Canada will not let the oil-producing province of Alberta suffer the biggest blow of any Canadian retaliatory tariffs in response to potential U.S. import levies, said Jonathan Wilkinson, Canadian Energy and Natural Resources Minister.

The potential tit-for-tat tariffs have created concern that Alberta, the oil heartland of Canada, would be hurt by possible restrictions on Canadian crude oil exports to the United States.

Canada has reportedly drafted a list of U.S. goods worth about US$105 billion that it could tax with tariffs if President Donald Trump moves to impose tariffs on imports from Canada.

Canada’s federal government has threatened to restrict crude oil exports in response to Trump’s idea of imposing tariffs on Canadian imports.

But Alberta has said it would not support restricting oil exports to the U.S.

“Federal government officials continue to publicly and privately float the idea of cutting off energy supply to the U.S. and imposing export tariffs on Alberta energy and other products to the United States,” Alberta Premier Danielle Smith wrote in a post on X earlier this month.

“Alberta will simply not agree to export tariffs on our energy or other products, nor do we support a ban on exports of these same products.”

On Wednesday, Canada’s federal energy minister Wilkinson said in an X post “I know some folks in Alberta are worried that a Canadian response to potential U.S. tariffs could unfairly hurt Albertans.

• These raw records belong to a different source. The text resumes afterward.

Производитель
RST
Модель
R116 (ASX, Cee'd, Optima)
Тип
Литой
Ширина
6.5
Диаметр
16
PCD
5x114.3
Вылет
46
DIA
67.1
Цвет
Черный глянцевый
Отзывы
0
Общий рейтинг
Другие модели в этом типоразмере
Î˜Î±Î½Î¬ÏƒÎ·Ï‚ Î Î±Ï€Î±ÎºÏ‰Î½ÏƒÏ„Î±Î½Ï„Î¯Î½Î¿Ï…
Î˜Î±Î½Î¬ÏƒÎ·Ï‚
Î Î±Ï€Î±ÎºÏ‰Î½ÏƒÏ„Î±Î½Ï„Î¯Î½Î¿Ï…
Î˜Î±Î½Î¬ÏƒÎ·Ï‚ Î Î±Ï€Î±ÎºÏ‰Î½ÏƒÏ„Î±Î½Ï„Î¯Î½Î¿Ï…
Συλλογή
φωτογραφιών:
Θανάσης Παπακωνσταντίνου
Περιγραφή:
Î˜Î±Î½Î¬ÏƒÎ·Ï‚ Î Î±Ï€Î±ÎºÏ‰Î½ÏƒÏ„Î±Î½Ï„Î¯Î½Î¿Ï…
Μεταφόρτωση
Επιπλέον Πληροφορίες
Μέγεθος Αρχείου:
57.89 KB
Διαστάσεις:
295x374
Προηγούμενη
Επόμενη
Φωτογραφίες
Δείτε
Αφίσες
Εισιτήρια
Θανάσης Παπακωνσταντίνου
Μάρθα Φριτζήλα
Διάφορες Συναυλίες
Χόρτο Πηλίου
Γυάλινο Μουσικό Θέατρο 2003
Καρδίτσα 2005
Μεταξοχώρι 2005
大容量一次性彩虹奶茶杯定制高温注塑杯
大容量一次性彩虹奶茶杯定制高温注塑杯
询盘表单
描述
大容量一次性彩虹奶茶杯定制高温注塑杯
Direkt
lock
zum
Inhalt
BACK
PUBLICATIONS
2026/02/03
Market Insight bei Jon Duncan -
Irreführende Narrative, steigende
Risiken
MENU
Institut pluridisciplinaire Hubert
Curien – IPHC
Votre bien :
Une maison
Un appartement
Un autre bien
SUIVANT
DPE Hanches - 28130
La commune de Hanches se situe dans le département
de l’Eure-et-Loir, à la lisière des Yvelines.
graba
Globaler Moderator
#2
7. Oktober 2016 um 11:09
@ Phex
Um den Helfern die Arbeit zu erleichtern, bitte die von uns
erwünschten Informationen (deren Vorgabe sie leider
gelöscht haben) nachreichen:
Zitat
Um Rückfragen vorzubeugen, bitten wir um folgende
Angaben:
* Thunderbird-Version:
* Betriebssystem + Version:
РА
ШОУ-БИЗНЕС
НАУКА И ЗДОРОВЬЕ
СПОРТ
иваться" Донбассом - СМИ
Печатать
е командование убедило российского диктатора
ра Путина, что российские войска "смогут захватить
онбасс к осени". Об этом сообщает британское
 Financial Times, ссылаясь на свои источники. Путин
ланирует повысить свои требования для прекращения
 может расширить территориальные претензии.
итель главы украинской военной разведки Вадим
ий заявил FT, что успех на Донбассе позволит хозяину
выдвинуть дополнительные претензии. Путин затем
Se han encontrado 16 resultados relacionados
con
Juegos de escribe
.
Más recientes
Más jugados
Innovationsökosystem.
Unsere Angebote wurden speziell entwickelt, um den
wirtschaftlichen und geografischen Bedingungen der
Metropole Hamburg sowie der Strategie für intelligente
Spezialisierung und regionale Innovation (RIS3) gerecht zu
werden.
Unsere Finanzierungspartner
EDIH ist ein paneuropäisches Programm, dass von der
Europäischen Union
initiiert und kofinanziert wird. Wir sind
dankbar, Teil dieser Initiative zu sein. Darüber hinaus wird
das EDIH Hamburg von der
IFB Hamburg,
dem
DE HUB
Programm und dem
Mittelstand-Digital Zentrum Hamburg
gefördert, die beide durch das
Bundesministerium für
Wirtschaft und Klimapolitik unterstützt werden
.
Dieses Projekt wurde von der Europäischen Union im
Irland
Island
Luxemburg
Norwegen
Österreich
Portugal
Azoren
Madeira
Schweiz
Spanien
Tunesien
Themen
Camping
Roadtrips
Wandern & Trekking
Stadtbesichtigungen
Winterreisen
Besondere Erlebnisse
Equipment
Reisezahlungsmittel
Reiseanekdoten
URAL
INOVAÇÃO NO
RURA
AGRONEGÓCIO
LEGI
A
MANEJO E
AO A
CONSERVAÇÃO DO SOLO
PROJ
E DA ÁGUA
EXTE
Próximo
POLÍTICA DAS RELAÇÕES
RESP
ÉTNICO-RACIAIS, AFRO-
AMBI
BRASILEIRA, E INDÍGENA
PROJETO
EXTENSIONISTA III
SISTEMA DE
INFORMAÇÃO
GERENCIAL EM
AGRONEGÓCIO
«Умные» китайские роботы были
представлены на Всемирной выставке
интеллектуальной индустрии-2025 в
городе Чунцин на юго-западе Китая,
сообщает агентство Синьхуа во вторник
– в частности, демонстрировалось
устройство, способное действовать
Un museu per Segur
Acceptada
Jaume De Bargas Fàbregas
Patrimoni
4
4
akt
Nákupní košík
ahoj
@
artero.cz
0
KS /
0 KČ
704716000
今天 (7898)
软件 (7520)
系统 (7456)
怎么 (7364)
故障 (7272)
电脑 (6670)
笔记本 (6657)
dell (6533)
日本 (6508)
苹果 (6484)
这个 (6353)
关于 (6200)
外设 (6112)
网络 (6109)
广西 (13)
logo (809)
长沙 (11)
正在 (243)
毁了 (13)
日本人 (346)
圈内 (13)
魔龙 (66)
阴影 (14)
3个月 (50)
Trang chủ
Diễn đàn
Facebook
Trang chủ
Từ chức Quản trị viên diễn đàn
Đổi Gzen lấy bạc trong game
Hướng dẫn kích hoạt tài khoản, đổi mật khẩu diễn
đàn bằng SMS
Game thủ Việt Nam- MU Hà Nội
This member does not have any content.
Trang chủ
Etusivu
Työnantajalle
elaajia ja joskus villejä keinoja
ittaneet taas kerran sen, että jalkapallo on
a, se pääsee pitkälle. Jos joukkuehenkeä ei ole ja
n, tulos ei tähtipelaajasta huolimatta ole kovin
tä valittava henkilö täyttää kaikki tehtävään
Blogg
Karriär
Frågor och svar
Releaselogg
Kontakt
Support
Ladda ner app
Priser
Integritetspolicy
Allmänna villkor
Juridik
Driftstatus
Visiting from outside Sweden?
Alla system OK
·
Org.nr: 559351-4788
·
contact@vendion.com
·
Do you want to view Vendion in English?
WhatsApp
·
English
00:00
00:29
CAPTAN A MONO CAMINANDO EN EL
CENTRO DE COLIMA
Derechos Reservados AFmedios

So I flew to Alberta to make one thing very clear: we will not let that happen.”

Wilkinson added, “No one province or territory will be favoured or penalized over another.”

Speaking to reporters he also said, “If there is pain, Quebec will feel it, Ontario will feel it, the west will feel it, Atlantic Canada will feel it.”

“You cannot single out the west. It has to be something that is going to be fair,” Wilkinson noted.